Karlsson distanziert Konkurrenz deutlich
Die 26-jährige Schwedin Frida Karlsson sicherte sich über die 10 Kilometer im Freistil in einer Zeit von 22:49,2 Minuten ihre zweite Goldmedaille bei diesen Spielen. Mit einer überlegenen Leistung ließ sie die Konkurrenz deutlich hinter sich. Ihre Landsfrau Ebba Andersson holte mit einem Rückstand von knapp 47 Sekunden Silber, während die US-Amerikanerin Jessie Diggins völlig ausgepumpt und minutenlang im Ziel liegen blieb, um Bronze zu gewinnen.

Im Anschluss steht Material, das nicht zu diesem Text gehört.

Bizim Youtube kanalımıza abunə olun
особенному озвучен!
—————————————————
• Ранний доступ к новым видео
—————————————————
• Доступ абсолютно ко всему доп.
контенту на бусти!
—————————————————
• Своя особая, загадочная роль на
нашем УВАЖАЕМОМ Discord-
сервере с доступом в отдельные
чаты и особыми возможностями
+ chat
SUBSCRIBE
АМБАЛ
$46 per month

Deutsche Läuferinnen ohne Medaillenhoffnung
Für die deutschen Skilangläuferinnen gestaltete sich das Rennen enttäuschend. Pia Fink aus Bremelau kam als beste DSV-Athletin auf Platz 19 ins Ziel, gefolgt von Helen Hoffmann aus Oberhof auf Position 28. Hoffmann äußerte nach dem Wettkampf Unzufriedenheit: „Das Material hat heute nicht gepasst. Bei so einem Abstand weiß ich nicht, ob das nur an mir liegt.“ Die deutschen Hoffnungen ruhen nun auf dem Team-Sprint am kommenden Mittwoch.

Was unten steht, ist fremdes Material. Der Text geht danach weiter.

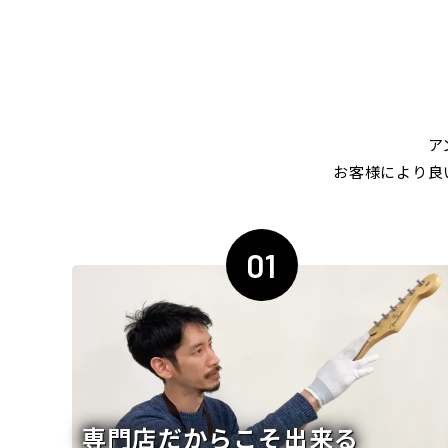
ア
お客様により良
01
専門店だからこそ出来る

Schweden im absoluten Medaillenrausch
Wie bereits beim Skiathlon und im Sprint dominierten die schwedischen Langläuferinnen das Rennen nach Belieben und sicherten sich erneut Gold und Silber. Damit haben die Skandinavierinnen in den bisherigen drei Langlaufwettbewerben eine beeindruckende Bilanz von dreimal Gold, dreimal Silber und einmal Bronze erreicht. Für die Staffel am Samstag gilt Schweden daher als klarer Favorit.

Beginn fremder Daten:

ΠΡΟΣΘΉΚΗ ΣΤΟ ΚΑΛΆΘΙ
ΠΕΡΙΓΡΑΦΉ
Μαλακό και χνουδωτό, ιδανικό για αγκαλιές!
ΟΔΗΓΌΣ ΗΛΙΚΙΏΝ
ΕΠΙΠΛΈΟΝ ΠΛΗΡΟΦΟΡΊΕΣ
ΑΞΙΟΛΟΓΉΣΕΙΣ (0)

Die deutschen Medaillenchancen werden erst im Team-Sprint erwartet, wo vor vier Jahren in Peking Katharina Hennig Dotzler und Victoria Carl einen Gold-Coup landeten. Die aktuelle Dominanz der Schwedinnen unterstreicht ihre herausragende Form und macht sie zur bestimmenden Kraft im olympischen Langlauf.